DATASET RECORDS START

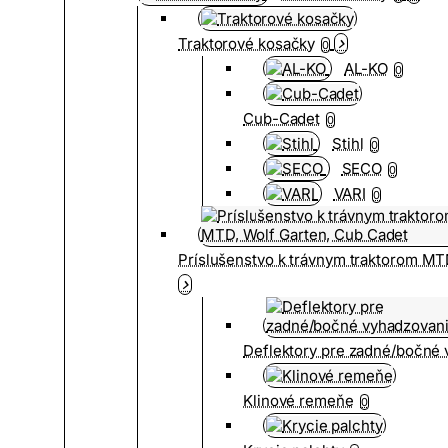
Traktorové kosačky
0
AL-KO
0
Cub-Cadet
0
Stihl
0
SECO
0
VARI
0
Príslušenstvo k trávnym traktorom MT
Deflektory pre zadné/bočné
Klinové remeňe
0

DATASET RECORDS END

### WHAT THE TASK REQUIRES
Using the data above, print every line exactly, omitting pictures.

### OUTPUT
Traktorové kosačky
0
AL-KO
0
Cub-Cadet
0
Stihl
0
SECO
0
VARI
0
Príslušenstvo k trávnym traktorom MT
Deflektory pre zadné/bočné
Klinové remeňe
0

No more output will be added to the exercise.